Korduroy contributor Johnny Abegg sent us a video he made with New York photographer Joni Sternbach while she was staying in Australia’s Byron Bay last month. Joni is a world renowned portrait and landscape photographer using large format camera and film to capture the depth and grandeur of the world around her.
Describe your background in photography.
My background in photography starts with my interest in drawing and painting. As a fine arts major in art school and the eventual realization that I really really liked photography and that I could make and say more with a photographic image than I seemed able to with drawing. I ended up switching majors, graduating with a BFA in photography and went on to complete my Masters later on, because I really wanted to explore what it meant to be a photographic artist and to teach.
Why did you start shooting large format photography?
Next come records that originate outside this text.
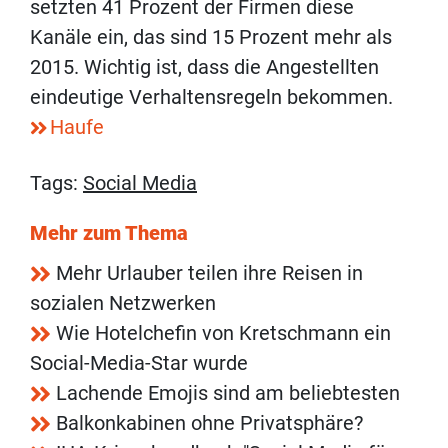
setzten 41 Prozent der Firmen diese
Kanäle ein, das sind 15 Prozent mehr als
2015. Wichtig ist, dass die Angestellten
eindeutige Verhaltensregeln bekommen.
Haufe
Tags:
Social Media
Mehr zum Thema
Mehr Urlauber teilen ihre Reisen in
sozialen Netzwerken
Wie Hotelchefin von Kretschmann ein
Social-Media-Star wurde
Lachende Emojis sind am beliebtesten
Balkonkabinen ohne Privatsphäre?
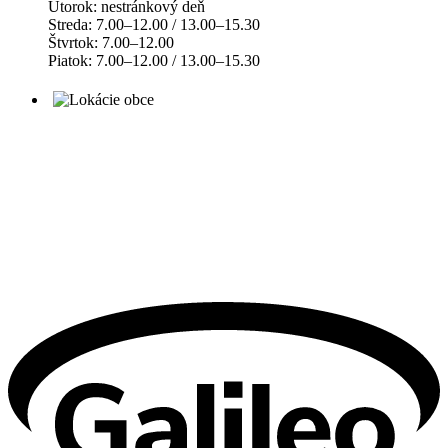
Utorok: nestránkový deň
Streda: 7.00–12.00 / 13.00–15.30
Štvrtok: 7.00–12.00
Piatok: 7.00–12.00 / 13.00–15.30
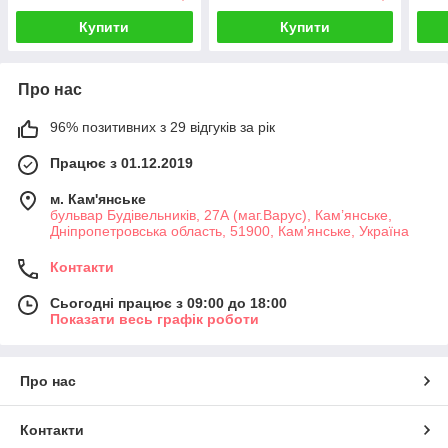
Купити
Купити
Про нас
96% позитивних з 29 відгуків за рік
Працює з 01.12.2019
м. Кам'янське
бульвар Будівельників, 27А (маг.Варус), Кам’янське,
Дніпропетровська область, 51900, Кам'янське, Україна
Контакти
Сьогодні працює з 09:00 до 18:00
Показати весь графік роботи
Про нас
Контакти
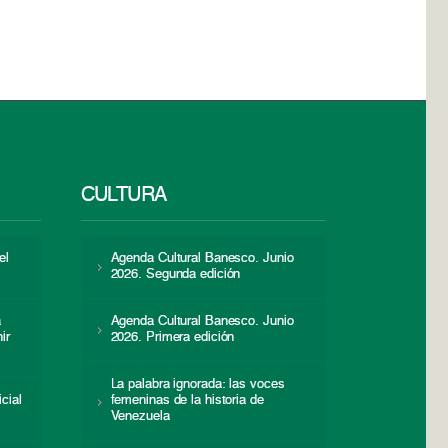
CULTURA
el
Agenda Cultural Banesco. Junio
2026. Segunda edición
a
Agenda Cultural Banesco. Junio
ir
2026. Primera edición
La palabra ignorada: las voces
icial
femeninas de la historia de
s
Venezuela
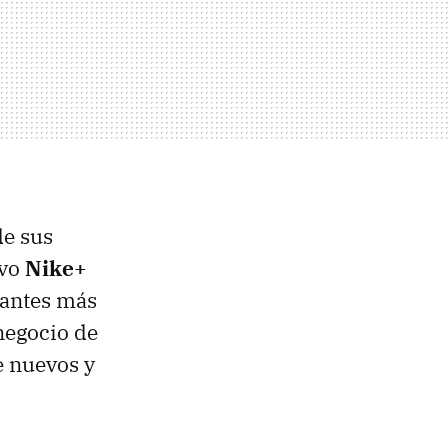
de sus
evo
Nike+
cantes más
negocio de
e nuevos y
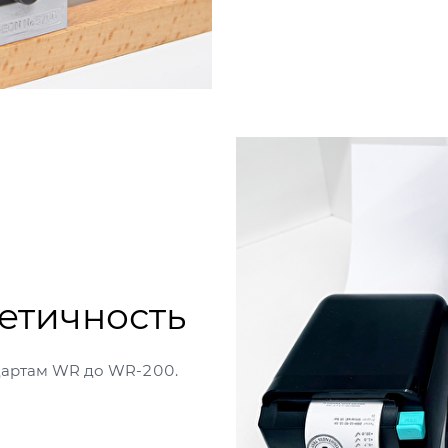
етичность
ндартам WR до WR-200.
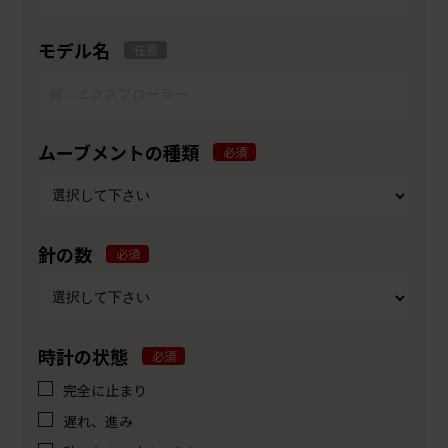
モデル名
任意
ムーブメントの種類
必須
針の数
必須
時計の状態
必須
完全に止まり
遅れ、進み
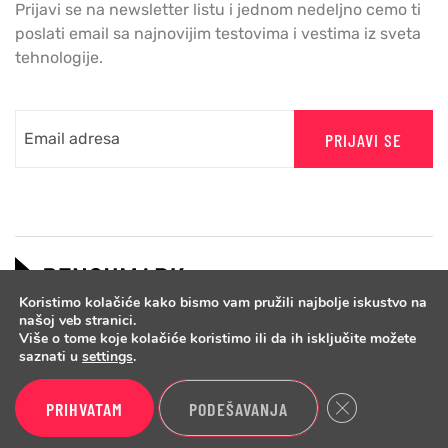
Prijavi se na newsletter listu i jednom nedeljno cemo ti
poslati email sa najnovijim testovima i vestima iz sveta
tehnologije.
PRIJAVI SE
Koristimo kolačiće kako bismo vam pružili najbolje iskustvo na
našoj veb stranici.
Više o tome koje kolačiće koristimo ili da ih isključite možete
saznati u
settings
.
Close GDPR Cook
PRIHVATAM
PODEŠAVANJA
Copyright © 2026 Benchmark.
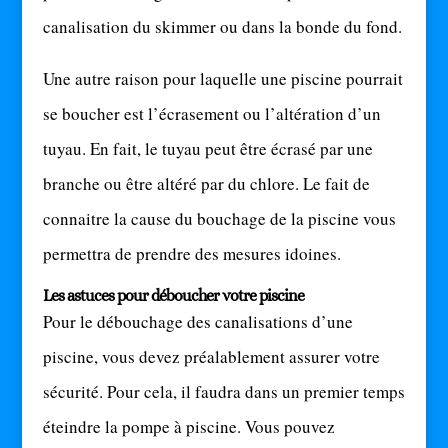
canalisation du skimmer ou dans la bonde du fond.
Une autre raison pour laquelle une piscine pourrait
se boucher est l’écrasement ou l’altération d’un
tuyau. En fait, le tuyau peut être écrasé par une
branche ou être altéré par du chlore. Le fait de
connaitre la cause du bouchage de la piscine vous
permettra de prendre des mesures idoines.
Les astuces pour déboucher votre piscine
Pour le débouchage des canalisations d’une
piscine, vous devez préalablement assurer votre
sécurité. Pour cela, il faudra dans un premier temps
éteindre la pompe à piscine. Vous pouvez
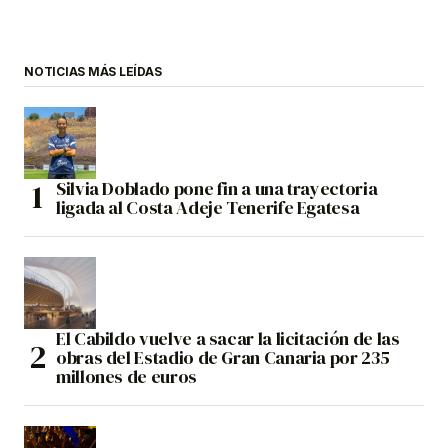
NOTICIAS MÁS LEÍDAS
Silvia Doblado pone fin a una trayectoria
ligada al Costa Adeje Tenerife Egatesa
El Cabildo vuelve a sacar la licitación de las
obras del Estadio de Gran Canaria por 235
millones de euros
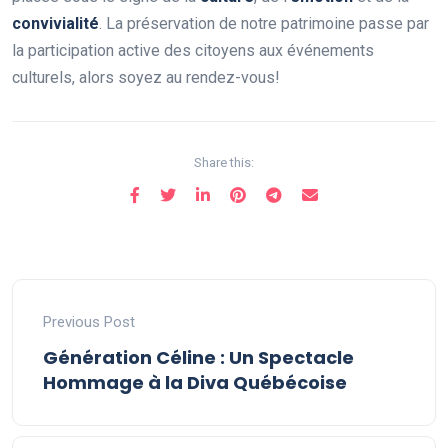
c
o
n
v
i
v
i
a
l
i
t
é
. La préservation de notre patrimoine passe par
la participation active des citoyens aux événements
culturels, alors soyez au rendez-vous!
Share this:
Previous Post
Génération Céline : Un Spectacle
Hommage à la Diva Québécoise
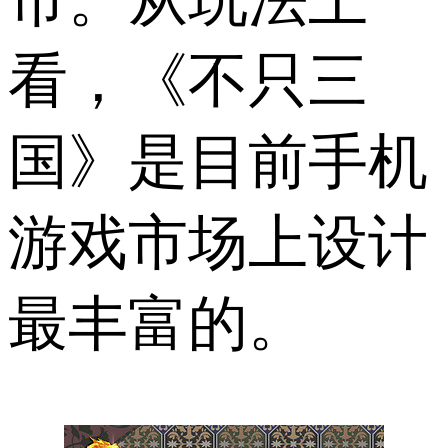
看，《不只三
国》是目前手机
游戏市场上设计
最丰富的。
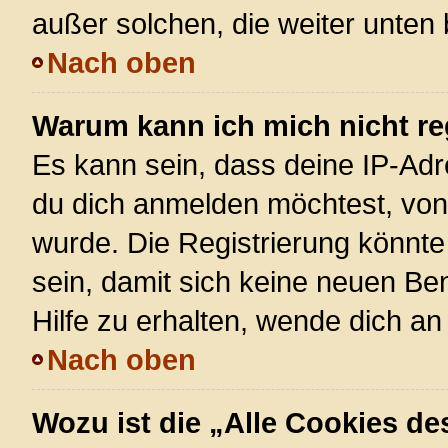
außer solchen, die weiter unten
Nach oben
Warum kann ich mich nicht re
Es kann sein, dass deine IP-Ad
du dich anmelden möchtest, von 
wurde. Die Registrierung könnt
sein, damit sich keine neuen 
Hilfe zu erhalten, wende dich an
Nach oben
Wozu ist die „Alle Cookies d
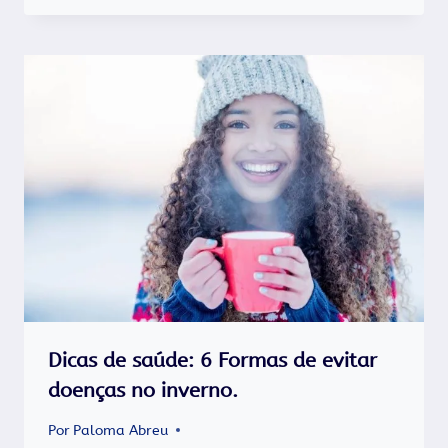
Dicas de saúde: 6 Formas de evitar
doenças no inverno.
Por
Paloma Abreu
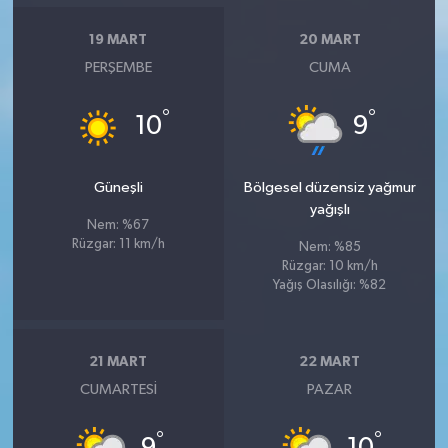
19 MART
20 MART
PERŞEMBE
CUMA
°
°
10
9
Güneşli
Bölgesel düzensiz yağmur
yağışlı
Nem: %67
Rüzgar: 11 km/h
Nem: %85
Rüzgar: 10 km/h
Yağış Olasılığı: %82
21 MART
22 MART
CUMARTESI
PAZAR
°
°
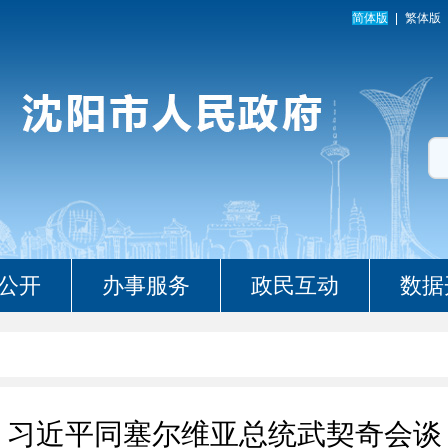
简体版
繁体版
公开
办事服务
政民互动
数据
习近平同塞尔维亚总统武契奇会谈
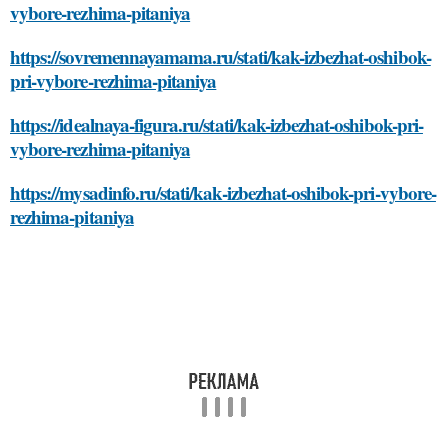
vybore-rezhima-pitaniya
https://sovremennayamama.ru/stati/kak-izbezhat-oshibok-
pri-vybore-rezhima-pitaniya
https://idealnaya-figura.ru/stati/kak-izbezhat-oshibok-pri-
vybore-rezhima-pitaniya
https://mysadinfo.ru/stati/kak-izbezhat-oshibok-pri-vybore-
rezhima-pitaniya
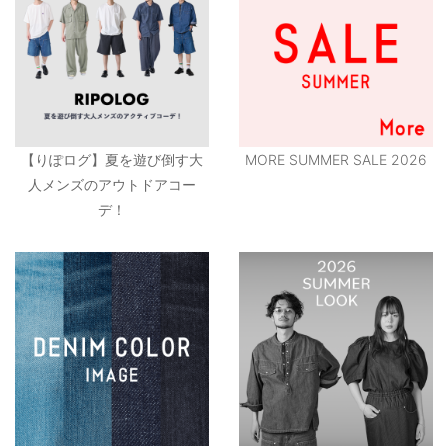
【りぽログ】夏を遊び倒す大
MORE SUMMER SALE 2026
人メンズのアウトドアコー
デ！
I was shooting medium format, narrative style imagery prior to moving to large format, landscape based photography. One reason was that I wanted to make platinum palladium prints (ocean details) and needed a large format negative to do that, as it’s a contact print process. The other reason is that the Ocean seemed to be this great metaphor for emotion; the surface was like a theater, one day it played calm and smooth in ripples, the next day turbulence and storm in dark waves. All this seemed better understood in a slow and meditative way. I spent a good deal of time looking at the ocean, rather than capture and move along.
Describe the the process of shooting your portraits from choosing subjects to the technical side of preparing and developing your images.
Most of my subjects in the SurfLand series were met by chance and randomly selected. They were strangers on the beach, there at the same time as I was. My method is to introduce myself, or sometimes my assistant will ask a surfer if they are interested in posing. As you can see from some of my imagery, I look for more than a pretty face. There’s no one thing I can say that I seek. It could be someone’s face, hair, or surf board or even their wet suit.
If they agree to pose, I briefly explain the process and that it takes time. Usually I make just one image of each subject. Working with a 19th century process comes partly from a desire to connect with the history of photography, but the immediacy of this process also it lends itself so much to this project. I think of it as part theater and part craft, as there is so much interaction and collaboration between myself and the subject while being such an intensely physical process.
My exposures range from 1/2 second to 5 seconds, depending on where I am, the time of year, the lens and light in the place where I am shooting. A 1/2 second exposure means that if the subject blinks, their eyes will appear blurred and I would consider the image ruined.
The chemical process is as follows :
- At the darkbox but in the light, I coat the plate with collodion, pouring it, waiting a bit for it to set and then sensitizing it in a bath of silver nitrate (that’s in the dark). It remains in the bath for at least 3 minutes and during that time I pour my developer into the developing cup and get the dark box ready. When the plate is sensitized, in the dark- I place the plate face down in my camera back and leave the darkbox.
- I return to my subject, refocus if necessary and remove the ground glass back and slide in the camera back, remove the dark slide and take the picture.
- I return to the darkbox and develop the plate. In the light I rinse the plate and fix it with my subject looking on. At this point we evaluate the image.
- The last step is to rinse after fixing and then I pour some glycerine on it and place it in a box till I get home and can wash it.
What is it about the surfing lifestyle that intrigues you?
At first I was not particularly intrigued by Surfers, just intimidated. The seemed to have a special status on the beach and I felt as though I might not be welcomed by them. As time passed I became more comfortable taking up so much real estate on the sand. As I got to know Surfers better I realized that these were people who knew how to make themselves happy. Now I am in my 5th year into the project and what continues to amaze me most is their relationship to the landscape, their intense connection to the sea and how that plays itself out in everyday life.
What’s next for your SurfLand series?
Once the project was underway, I looked into the history of surfing and discovered its Hawaiian roots. There’s that first photograph of a surfer in Hawaii, taken circa 1890, that I was astounded to see. It looked so much like what I was doing. I am very inspired to photograph in Hawaii. Getting the chemicals there however, is an obstacle, but we shall see.